There are two keywords that will help you to work with for loops: `break` and `continue`.

* `break` stops the loop right at a place it was reached.
* `continue` makes the loop to stop the current iteration without executing any code further and moves to the next iteration.

Suppose that you want to compute calories for positive portions only. In addition, you do not want to calculate calories for portions greater that 330 ml. Then you would use the following construction:

In [8]:
kilocalories_portions = []

# typically, for this kind of problems you would ensure that the list is sorted
typical_cup_volumes = sorted(typical_cup_volumes)                                                   
                                                   
for volume in typical_cup_volumes:
    if 0 < volume <= 0.33:
        calories = volume * 10 * kilocalories_drink
        kilocalories_portions.append(calories)
        print(f"There are {calories:.1f} calories in {volume * 1000:n} ml. of the drink")
    elif volume > 0.33:
        break
    else:
        continue

There are 66.6 calories in 180 ml. of the drink
There are 122.1 calories in 330 ml. of the drink


## While loops

`While` loops are another way to implement a repeated protocol of action. It is mostly used when there is a sort of stopping criterion to be satisfied after the end of the loop. 

Let's try to imprement a bisection root finding algorithm using a while loop.

In [9]:
from types import FunctionType
from typing import Union

def root_finding_bisection(f: FunctionType, 
                           left_endpoint: Union[int, float], 
                           right_endpoint: Union[int, float], 
                           maxit: int = 1000) -> float:
    if left_endpoint > right_endpoint:
        raise ValueError('Left enpoint must have less value that the right endpoint.')
    f_left = f(left_endpoint) 
    f_right = f(right_endpoint)
    if f_left * f_right >= 0:
        raise ValueError('The function values evaluated at the left and right endpoints' 
                         'must be of different signs.')
    iteration = 0 
    while iteration < maxit and (iteration == 0 or f_middle != 0):
        middle = (left_endpoint + right_endpoint) / 2
        f_middle = f(middle)
        if f_left * f_middle > 0:
            left_endpoint = middle
            f_left = f(left_endpoint)
        else:
            right_endpoint = middle
            f_right = f(right_endpoint)
        iteration += 1
    return middle
    
        
def f(x: Union[int, float]) -> float:
    return (x - 5) * (x + 3)

root_finding_bisection(f, -1, 10)

5.0

Note that it is still recommended to prioritize use of `for` loops rather than `while` loops if possible.

## List comprehensions

There is also a concept of list comprehensions that allows to utilize `for` loop functionality  in a concise way embedding it in a list display. Of course, `for` loops and list comprehensions do not serve for same purposes. However, for this specific example above, we could do the same thing using a list comprehension.

### Mapping

In [10]:
kilocalories_drink = 37  # typical value per 100 ml of a sweet sparkling drink
kilocalories_portions = [volume * 10 * kilocalories_drink for volume in typical_cup_volumes]
print(*kilocalories_portions, sep=' | ')

0 | 66.6 | 122.10000000000001 | 185.0 | 370


This list comprehension implements *mapping*, i.e. we apply a specific action to each element of the list.
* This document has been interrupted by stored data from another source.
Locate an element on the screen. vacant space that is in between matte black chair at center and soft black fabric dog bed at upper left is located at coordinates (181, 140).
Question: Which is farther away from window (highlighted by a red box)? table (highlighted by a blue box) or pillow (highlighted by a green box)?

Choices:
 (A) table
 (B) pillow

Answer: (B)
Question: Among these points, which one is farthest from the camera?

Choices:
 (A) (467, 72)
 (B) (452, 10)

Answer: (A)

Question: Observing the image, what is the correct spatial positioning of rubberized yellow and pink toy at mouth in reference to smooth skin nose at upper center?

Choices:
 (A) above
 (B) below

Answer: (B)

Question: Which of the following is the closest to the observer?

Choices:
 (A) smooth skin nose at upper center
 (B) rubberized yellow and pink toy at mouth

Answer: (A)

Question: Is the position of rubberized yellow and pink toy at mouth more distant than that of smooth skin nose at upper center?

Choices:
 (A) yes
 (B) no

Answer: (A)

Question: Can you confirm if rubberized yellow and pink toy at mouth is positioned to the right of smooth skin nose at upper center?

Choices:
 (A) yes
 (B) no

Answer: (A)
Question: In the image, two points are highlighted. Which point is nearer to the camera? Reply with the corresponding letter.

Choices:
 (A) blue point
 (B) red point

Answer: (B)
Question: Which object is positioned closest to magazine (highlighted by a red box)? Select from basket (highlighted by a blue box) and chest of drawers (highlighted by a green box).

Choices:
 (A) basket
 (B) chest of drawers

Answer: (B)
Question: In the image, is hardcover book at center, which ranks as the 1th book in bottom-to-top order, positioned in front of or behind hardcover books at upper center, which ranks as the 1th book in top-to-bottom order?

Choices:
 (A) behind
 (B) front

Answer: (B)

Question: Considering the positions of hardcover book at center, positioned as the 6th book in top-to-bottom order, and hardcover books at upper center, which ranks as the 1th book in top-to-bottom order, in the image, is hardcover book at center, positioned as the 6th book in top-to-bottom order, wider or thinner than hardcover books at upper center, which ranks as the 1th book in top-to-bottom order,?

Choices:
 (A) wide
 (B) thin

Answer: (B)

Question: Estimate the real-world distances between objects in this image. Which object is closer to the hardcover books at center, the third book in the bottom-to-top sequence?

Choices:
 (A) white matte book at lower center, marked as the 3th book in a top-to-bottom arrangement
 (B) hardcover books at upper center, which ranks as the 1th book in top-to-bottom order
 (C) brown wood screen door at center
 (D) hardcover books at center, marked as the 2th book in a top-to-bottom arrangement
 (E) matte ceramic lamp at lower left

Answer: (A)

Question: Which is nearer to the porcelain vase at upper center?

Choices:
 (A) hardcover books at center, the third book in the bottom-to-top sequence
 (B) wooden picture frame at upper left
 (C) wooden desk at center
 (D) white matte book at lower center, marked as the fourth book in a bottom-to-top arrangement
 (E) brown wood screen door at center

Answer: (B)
We could define a function and do it the same way.

In [11]:
def kcal_portion(volume: int | float, kcal_drink: int | float) -> float:
    """
        Computes kilocalories per portion of drink.
        
        arguments: 
            - volume:     a volume of the drink in liters.
            - kcal_drink: kcal in 100 ml. of the drink
        
        returns:
            A value of kcal. per specified portion.
    """
    return volume * 10 * kcal_drink


kilocalories_portions = [kcal_portion(volume, kilocalories_drink) for volume in typical_cup_volumes]
print(*kilocalories_portions, sep=' | ')

0 | 66.6 | 122.10000000000001 | 185.0 | 370


In [12]:
help(kcal_portion)

Help on function kcal_portion in module __main__:

kcal_portion(volume: int | float, kcal_drink: int | float) -> float
    Computes kilocalories per portion of drink.
    
    arguments: 
        - volume:     a volume of the drink in liters.
        - kcal_drink: kcal in 100 ml. of the drink
    
    returns:
        A value of kcal. per specified portion.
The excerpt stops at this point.